I used this recipe from King Arthur Flour, appreciating the detail that if you’re using a mixer, the dough “will ‘thwap’ the sides of the bowl.” I couldn’t find my dough hook, so there was somewhat less thwapping, sadly, but it’s very stiff dough.

I also didn’t have as much yeast as I thought, so I was only able to make a double recipe, or 16 bagels.

They turned out . . . okay. With bagels, you make the dough, let it rise, make the dough into balls, let them rise, poke holes, boil them, add toppings, and then bake them. The main problem was that I was yakking with another mom the whole time, and made the grievous mistake of using 1-1/2 cups of water for the water bath. That’s the amount of water that goes into the dough; the water bath is supposed to be two quarts.

Here you can see me in the act of thinking, “Something ain’t right here . . . ”

This is the same kind of thinking that led me, in 7th grade Home Ec class, to read the directions to take the two skirt panels and sew the side together, and to conclude that I ought to I sew both sides of one panel together, and then sew both sides of the other panel together. Rather than sewing . . . you know, let’s just move along.  Poor Mrs. Dakin.

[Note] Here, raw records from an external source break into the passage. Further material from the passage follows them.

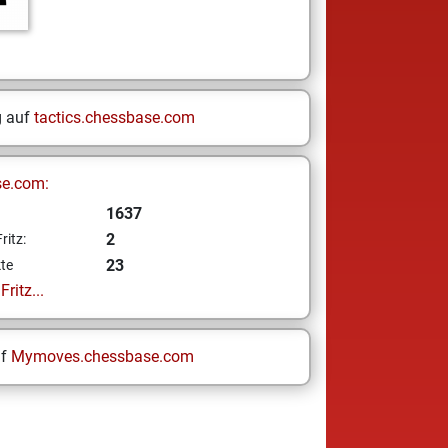
g auf
tactics.chessbase.com
se.com:
1637
2
ritz:
23
te
ritz...
uf
Mymoves.chessbase.com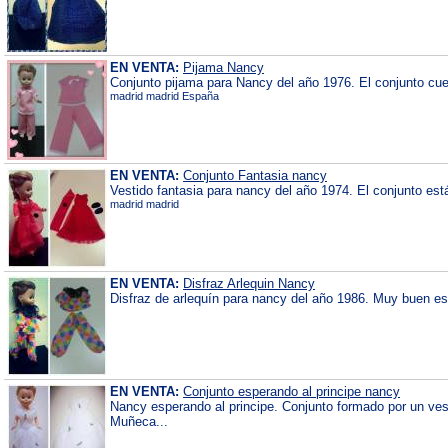
EN VENTA:
Pijama Nancy
Conjunto pijama para Nancy del año 1976. El conjunto cue
madrid madrid España
EN VENTA:
Conjunto Fantasia nancy
Vestido fantasia para nancy del año 1974. El conjunto está
madrid madrid
EN VENTA:
Disfraz Arlequin Nancy
Disfraz de arlequín para nancy del año 1986. Muy buen esta
EN VENTA:
Conjunto esperando al principe nancy
Nancy esperando al principe. Conjunto formado por un vest
Muñeca...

In my defense, look at my kitchen. Look at it! It’s ridiculous. Although I did buy a hutch yesterday, and that tangle of cords is soon going to be moved away from the stove, so people can stop accidentally charging their phones in the toaster.

So, the poor bagels had to splash around in a little kiddie pool of a water bath, rather than being dunked into the deep end. Also, the sugar-to-water ratio was way off, so they were quite sweet. Here is how they looked after their water bath, before baking:

They still would have been all right, except that I burned half of them. OH WELL. They did all get eaten! I made eight sesame, four poppy seed, and four kosher salt.

And we had a pretty good time. Some of us had a very very good time.

THURSDAY
FISHERS DINE OUT!

Vacation’s almost over, so we went to the local children’s museum, which I love. It’s quite low-tech, and very lovingly designed by someone who really understands kids. There is also a pretend dentist section with a really comfortable dentist chair just the right size for a tired mother and her cell phone.

By the way, I am solidly #teamdonuteyes

Corrie did quite well, and only flipped out once, in the dress-up section, where she literally had to share the stage with another toddler, and she didn’t want to.

Then we went out for pizza. It was early, so I thought it would be empty, but it was jam-packed.  This is just a casual pizza joint, not a place that takes reservations. There’s not really any room for waiting for a table, so it was very awkward.

Then the manager came over, beamed at everyone, gave the kids enormous homemade cookies to ease the wait, and made sure we knew he had a table in mind for us, and would seat us as soon as possible. They made us feel like they were glad we were there.

Waitresses and hostesses, please be more like this to big families, if you can.  Act welcoming, just like you would for any customer. I know it’s stressful to have a large party, but most big families don’t go out very often. Please don’t make us feel like we’re nothing but a hassle for you, even if that’s what we are. It meant so much to me to feel like a normal, valued customer instead of a problem. We went to a different restaurant for Mardi Gras, and I felt like they couldn’t wait to get us out of there.

I also ordered one of the pizzas half anchovy, because that’s how mothers get leftovers for once.

FRIDAY
Grilled cheese, salad, chips

Damien and I were supposed to whisk ourselves away to NH’s tiny little bit of coast for the night, but of course it’s March, and so we must have a nor’easter with flooding and catastrophic winds predicted. And so we change our plans, tra la la.